# Banff Processor Version 1 Migration Guide

## Foreword

This document is intended for users of the SAS based version of the Banff Processor and serves as a supplement to the main user guide to help with the transition from SAS (Banff Processor Version 1) to Python (Banff Processor Version 2). 

## Migrating from SAS to Python

The SAS version of the Banff Processor dates back to 2008, it has been used at Statistics Canada for many years. The Python version is similar to the SAS version in many ways and effort has been made to make the metadata backwards compatible where possible. This guide highlights some of the main differences to help users migrate to the new version.

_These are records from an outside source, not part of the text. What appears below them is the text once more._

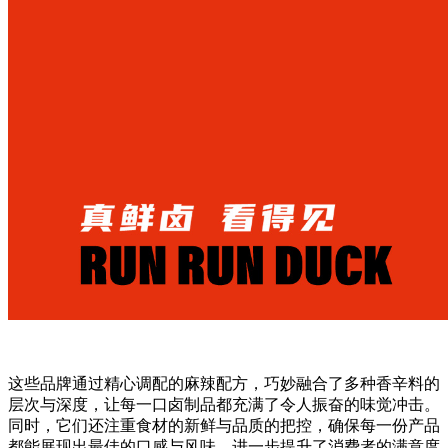
这些品牌通过精心调配的麻辣配方，巧妙融合了多种香辛料的
层次与深度，让每一口卤制品都充满了令人振奋的味觉冲击。
同时，它们还注重食材的新鲜与品质的把控，确保每一份产品
都能展现出最佳的口感与风味，进一步提升了消费者的满意度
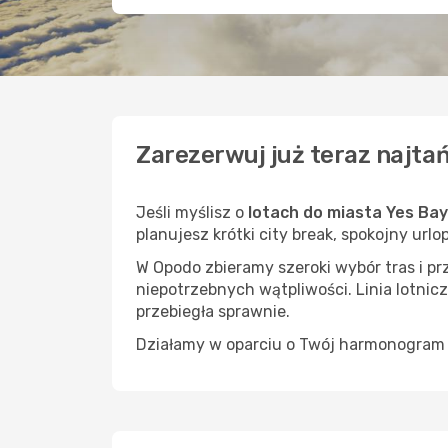
Zarezerwuj już teraz najtań
Jeśli myślisz o
lotach do miasta Yes Bay
planujesz krótki city break, spokojny url
W Opodo zbieramy szeroki wybór tras i p
niepotrzebnych wątpliwości. Linia lotnicz
przebiegła sprawnie.
Działamy w oparciu o Twój harmonogram i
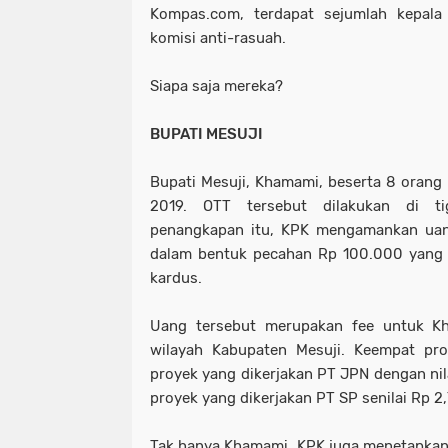
Kompas.com, terdapat sejumlah kepala
komisi anti-rasuah.
Siapa saja mereka?
BUPATI MESUJI
Bupati Mesuji, Khamami, beserta 8 orang 
2019. OTT tersebut dilakukan di t
penangkapan itu, KPK mengamankan uang 
dalam bentuk pecahan Rp 100.000 yang t
kardus.
Uang tersebut merupakan fee untuk K
wilayah Kabupaten Mesuji. Keempat proy
proyek yang dikerjakan PT JPN dengan nila
proyek yang dikerjakan PT SP senilai Rp 2,
Tak hanya Khamami, KPK juga menetapkan,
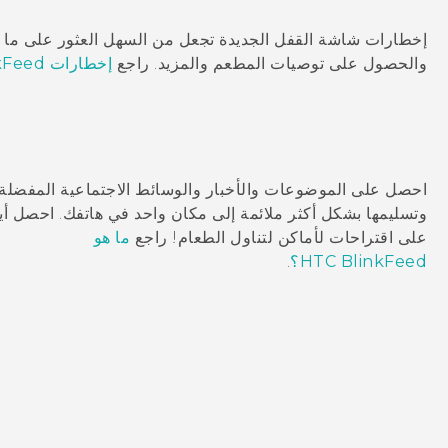
إخطارات شاشة القفل الجديدة تجعل من السهل العثور على ما ت
والحصول على توصيات المطعم والمزيد. راجع
إخطارات HTC BlinkFeed
احصل على الموضوعات والأخبار والوسائط الاجتماعية المفضلة
وتسليمها بشكل أكثر ملائمة إلى مكان واحد في هاتفك.
احصل أيض
على اقتراحات لأماكن لتناول الطعام!
راجع
ما هو
HTC BlinkFeed؟
.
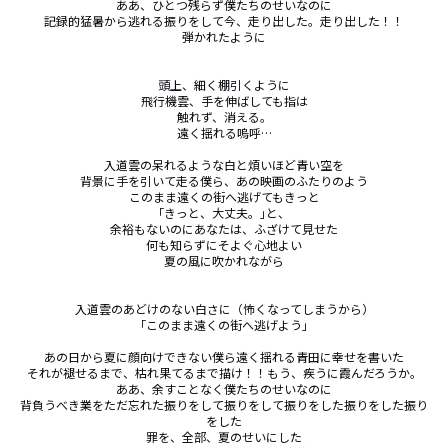
ああ、ひとつ残らず僕たちのせいなのに

記録的猛暑から逃れる振りをして今、走り出した。走り出した！！

弾かれたように

頭上、細く棚引くように

飛行機雲、手を伸ばしても指は

触れず、消える。

遠く揺れる嗚呼…

入道雲の呆れるような白と煩いほど青い空を

背景に手を引いて走る僕ら、あの映画のふたりのよう

このまま遠くの街へ逃げてもきっと

｢きっと、大丈夫。｣と、

余裕もないのにあなたは、ふざけて見せた

何も知らずにそよぐ心地よい

夏の風に吹かれながら

入道雲のあどけのない白さに（怖くなってしまうから）

「このまま遠くの街へ逃げよう」

あの日から夏に顔向けできない僕ら遠く揺れる青田に幸せを書いた

それが褪せるまで、枯れ果てるまで描け！！もう、疾うに霞んだろうか。

ああ、余すことなく僕たちのせいなのに

背負うべき業をただ忘れた振りをして振りをして振りをした振りをした振り
をした

罪を、全部、夏のせいにした
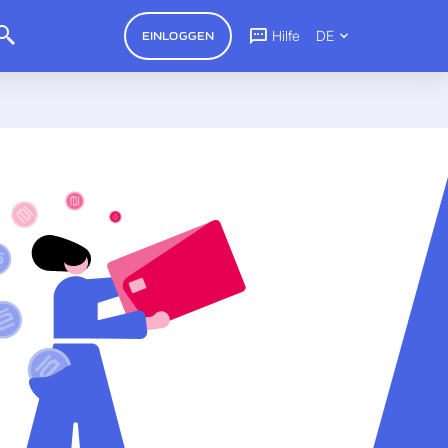
Hilfe
DE
EINLOGGEN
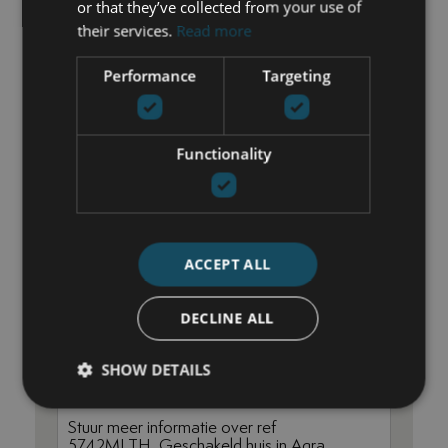
or that they’ve collected from your use of
their services.
Read more
NEEM CONTACT OP
Performance
Targeting
Nick de Wit
+34 744 61 17 23
Functionality
nick@luxurylivingmarbella.com
ACCEPT ALL
DECLINE ALL
SHOW DETAILS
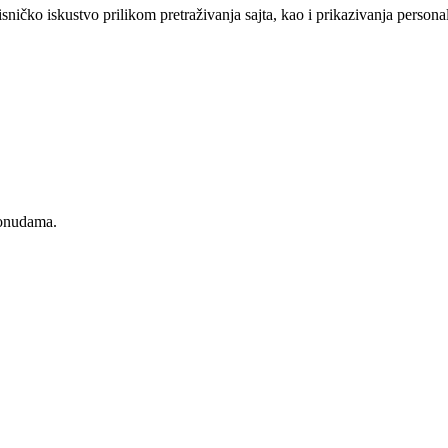
sničko iskustvo prilikom pretraživanja sajta, kao i prikazivanja persona
ponudama.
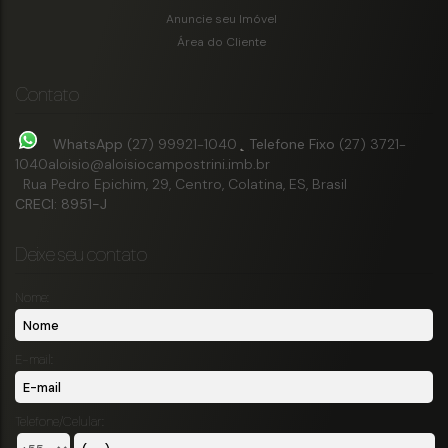
580800m²
Anuncie seu Imóvel
Boa Esperança
,
Espírito Santo
,
Brasil
Área do Cliente
Contato
WhatsApp
(27) 99921-1040
Telefone Fixo
(27) 3721-
1040
aloisio@aloisiocampostrini.imb.br
Rua Pedro Epichim
,
29
,
Centro
,
Colatina
,
ES
,
Brasil
CRECI: 8951-J
Deixe seu contato
Nome:
E-mail:
Telefone/Celular:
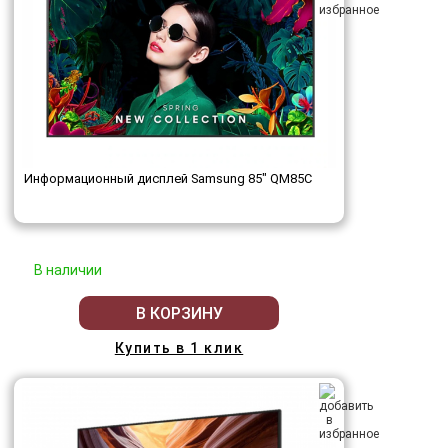
Информационный дисплей Samsung 85" QM85C
В наличии
В КОРЗИНУ
Купить в 1 клик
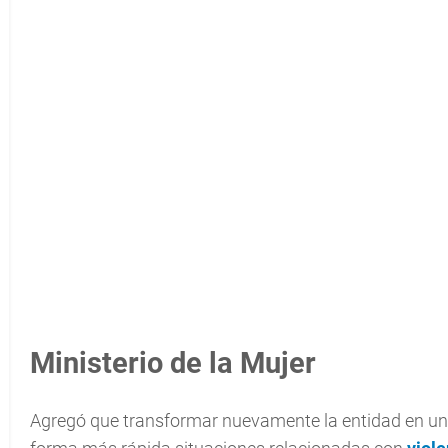
Ministerio de la Mujer
Agregó que transformar nuevamente la entidad en un in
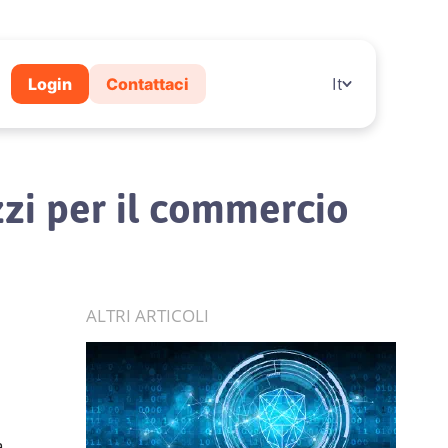
Login
Contattaci
It
zzi per il commercio
ALTRI ARTICOLI
a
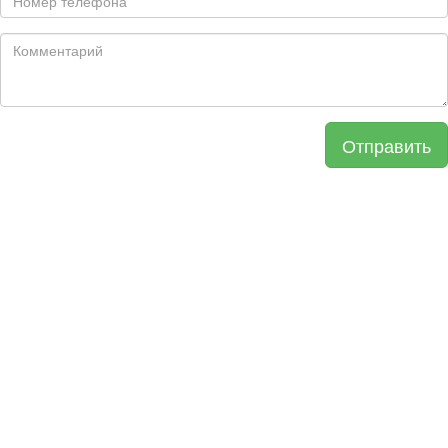
Отправить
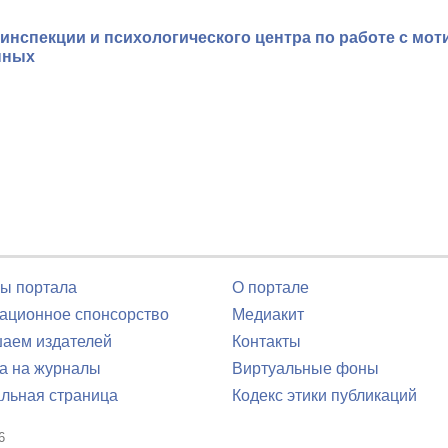
нспекции и психологического центра по работе с мот
нных
ы портала
О портале
ционное спонсорство
Медиакит
аем издателей
Контакты
а на журналы
Виртуальные фоны
льная страница
Кодекс этики публикаций
6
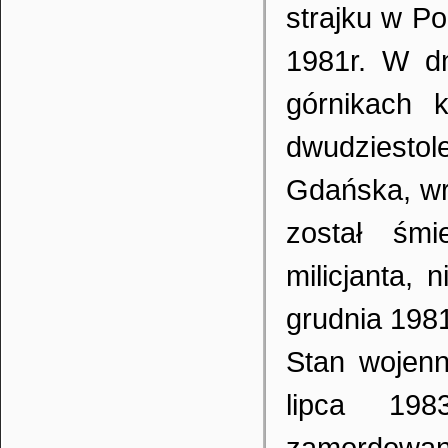
strajku w Po
1981r. W d
górnikach 
dwudziesto
Gdańska, wr
został śmi
milicjanta,
grudnia 1981
Stan wojenn
lipca 19
zamordowa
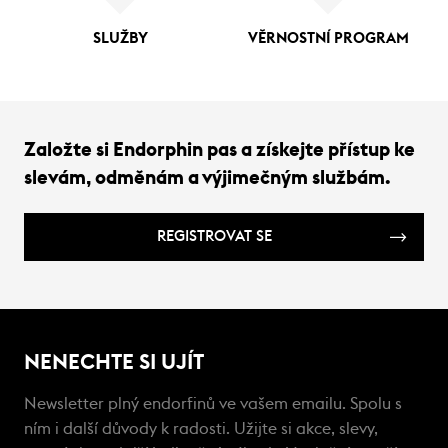
SLUŽBY
VĚRNOSTNÍ PROGRAM
Založte si Endorphin pas a získejte přístup ke
slevám, odměnám a výjimečným službám.
REGISTROVAT SE
NENECHTE SI UJÍT
Newsletter plný endorfinů ve vašem emailu. Spolu s
ním i další důvody k radosti. Užijte si akce, slevy,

In general, XML metadata files from version 1 is compatible with version 2, with the following exceptions:

- SAS-based custom programs (or user-defined programs) will not work; they must be replaced with plugins. Guidelines for developing plugins are available in the user guide.
- Syntax in expressions must be reviewed; SAS specific expressions must be converted to SQL-Lite syntax.
- The SAS-based processor included some default behaviour that has been removed to increase modularity and transparency. The past behaviour can be replicated with process controls; see the section on Process Controls in the user guide for details.

### New Features

- Process Blocks: Process Blocks allow users to call a job within a job. In the SAS Processor, the jobs table could contain multiple jobs, but now they can be chained together to create a master job. This is done by using the process called job and specifying the job id in the spec id column.
- Process Controls: Process Controls allow modifications to be made to the inputs of a processing step without the risk of modifying the main working datasets. This was typically done in the SAS processor with user-defined processes, or the input modifications were hardcoded in the processor itself.
- The Banff Processor now supports variable lengths up to 64 characters. A variable must still begin with a character or underscore and consist of only alphabetic characters, digits, and underscores (spaces with variable names are not supported).

## Behaviour Changes

1. A key difference is that the SAS Banff Processor was a code generator. The processor created a SAS program and then the program was executed. There was an option to save the generated program, which could be run and used for debugging purposes. This is no longer the case with the Python processor, the process is executed dynamically in one pass.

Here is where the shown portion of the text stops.